Certainly one of the most pleasant and interesting stops we made on this trip, and probably the major city I knew least about before coming. All I really knew about Dresden was that it was the target of major (and controversial) Allied bombing near the end of WWII that completely flattened the city and killed about 30,000 local residents. And then of course that it was one of the major cities of East Germany behind the Iron Curtain during the cold war.
We arrived from Berlin by train around 1:00 pm and walked to our hotel about 1 1/2 miles away. We had a little trouble with directions on our GPS and the roads were less than ideal for walkers with multiple large suitcases, so we probably should have taken a taxi (which we did when leaving). We stayed at a little boutique hotel near the old part of the city, checked in and started walking the old town.
Almost every major building was destroyed during the bombing, and the East German government did little to rebuild except with newer more practical buildings. But the local citizens did everything they could to replicate the old city, a process that accelerated after the fall of the communist government in 1989. For many important buildings they had the plans from the old building and rebuilt the replacements according to those plans, even using the original stones if possible. In the rest of the old town they just made sure the new buildings were built in the same architectural style as the old town which was mostly built up in the 18th and 19th centuries. Leslie commented that is was like Disneyland in that the buildings were not original and authentic but sure looked and felt that way.
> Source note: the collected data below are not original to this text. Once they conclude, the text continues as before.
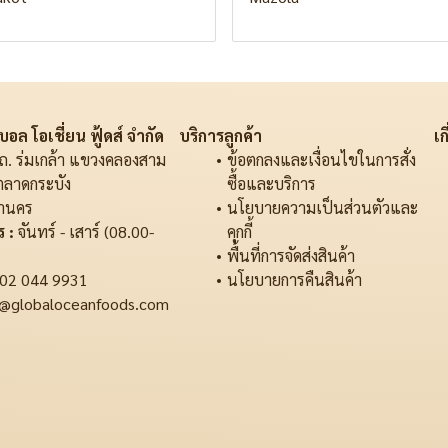
อล โอเชี่ยน ฟู้ดส์ จำกัด
บริการลูกค้า
เก
ถ. ร่มเกล้า แขวงคลองสาม
ข้อตกลงและเงื่อนไขในการสั่ง
ตลาดกระบัง
ซื้อและบริการ
านคร
นโยบายความเป็นส่วนตัวและ
 :
จันทร์ - เสาร์ (08.00-
คุกกี้
พื้นที่การจัดส่งสินค้า
02 044 9931
นโยบายการคืนสินค้า
@globaloceanfoods.com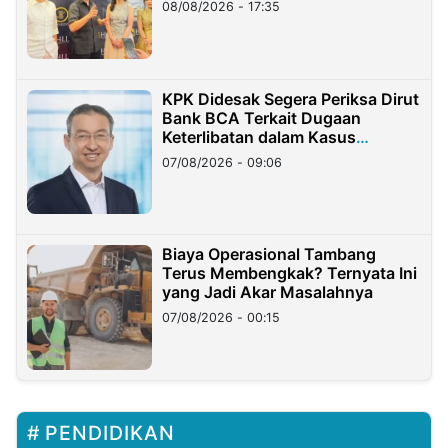
08/08/2026 - 17:35
KPK Didesak Segera Periksa Dirut
Bank BCA Terkait Dugaan
Keterlibatan dalam Kasus
Hilangnya Dana Nasabah Rp2,58
07/08/2026 - 09:06
Miliar
Biaya Operasional Tambang
Terus Membengkak? Ternyata Ini
yang Jadi Akar Masalahnya
07/08/2026 - 00:15
PENDIDIKAN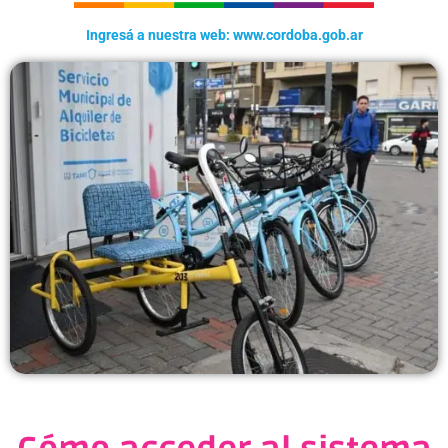
Ingresá a nuestra web: www.cordoba.gob.ar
Stunning baroque style churches and castles were everywhere.
We took a walking tour on day 2 that provided a lot of interesting history, especially about “August the Strong”, a very important King of Saxony and Poland. We had great dinners in two street side cafes around pasta which were the best meals I have had on this trip. And there was a very interesting bar attached to our hotel named “The Gin House” that we went to every night for some conversation with locals and of course some gin for Leslie.
Dresden is a city I highly recommend that is still lightly visited by Americans. Although tourism is a major part of their economy, 75% comes from inside of Germany and most of the rest from other parts of Europe. Although English is widely spoken most of the activity and language you will hear is German. I can’t say enough how mush we enjoyed Dresden.